Evaluating Infix Expressions

Tokens and the Tokenizer

The purpose of this lecture is to develop a program that can correctly evaluate complex arithmetic expressions like

(12 - 1)*52 - 473/(4 + 2^3)

The code I am going to show below is based on code found in Data Structures and Problem Solving Using C++, Second Edition by Mark Allen Weiss.

The first step in writing such a program is breaking up the input into a sequence of tokens, where each token represents either an arithmetic operation, a number, or parentheses. Weiss has written a token class to represent individual tokens and a tokenizer class that takes a line of characters from some input stream and breaks it up into a stream of tokens. Here is the code for these two classes.

enum TokenType { EOL, VALUE, OPAREN, CPAREN, EXP, MULT, DIV, PLUS, MINUS };

template <typename NumericType>
class Token
{
  public:
    Token( TokenType tt = EOL, const NumericType & nt = 0 )
      : theType( tt ), theValue( nt ) { }

    TokenType getType( ) const
      { return theType; }
    const NumericType & getValue( ) const
      { return theValue; }

  private:
    TokenType   theType;
    NumericType theValue;
};

template <typename NumericType>
class Tokenizer
{
  public:
    Tokenizer( istream & is ) : in( is ) { }

    Token<NumericType> getToken( );

  private:
    istream & in;
};

// Find the next token, skipping blanks, and return it.
// Print error message if input is unrecognized.
template <class NumericType>
Token<NumericType> Tokenizer<NumericType>::getToken( )
{
    char ch;
    NumericType theValue;

        // Skip blanks
    while( in.get( ch ) && ch == ' ' )
        ;

    if( in.good( ) && ch != '\n' && ch != '\0' )
    {
        switch( ch )
        {
          case '^': return EXP;
          case '/': return DIV;
          case '*': return MULT;
          case '(': return OPAREN;
          case ')': return CPAREN;
          case '+': return PLUS;
          case '-': return MINUS;

          default:
            in.putback( ch );
            if( !( in >> theValue ) )
            {
                cerr << "Parse error" << endl;
                return EOL;
            }
            return Token<NumericType>( VALUE, theValue );
        }
    }

    return EOL;
}

The getToken() method makes use of a slick trick to read numbers. When it sees something that looks like the beginning of a number it puts that character back on the stream and then asks to read a number using the usual >> notation.

Balancing Parentheses

A very simple application of the stack class and the tokenizer is to read an arithmetic expression and determine whether or not the parentheses in the expression are correctly matched. Here is an algorithm for solving this problem.

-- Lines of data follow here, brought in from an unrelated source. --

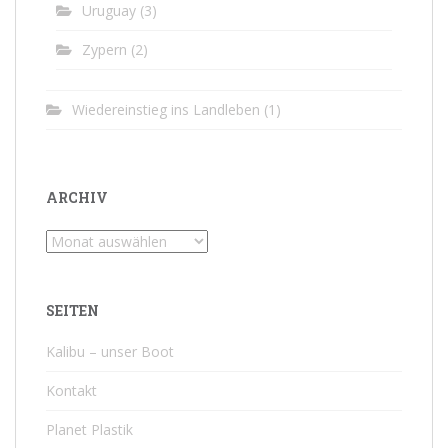
Uruguay
(3)
Zypern
(2)
Wiedereinstieg ins Landleben
(1)
ARCHIV
Archiv
SEITEN
Kalibu – unser Boot
Kontakt
Planet Plastik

  1. Scan the tokens from left to right ignoring everything but open parenthesis and close parenthesis tokens.
  2. Whenever you encounter an open parenthesis token, push it on the stack.
  3. Whenever you encounter a close parenthesis token, pop the stack. If the stack is empty, output an error message.
  4. When you have read all the tokens, check to see whether or not the stack is empty. If the stack is empty, declare success. If the stack still has something on it you have an unbalanced open parenthesis in your expression.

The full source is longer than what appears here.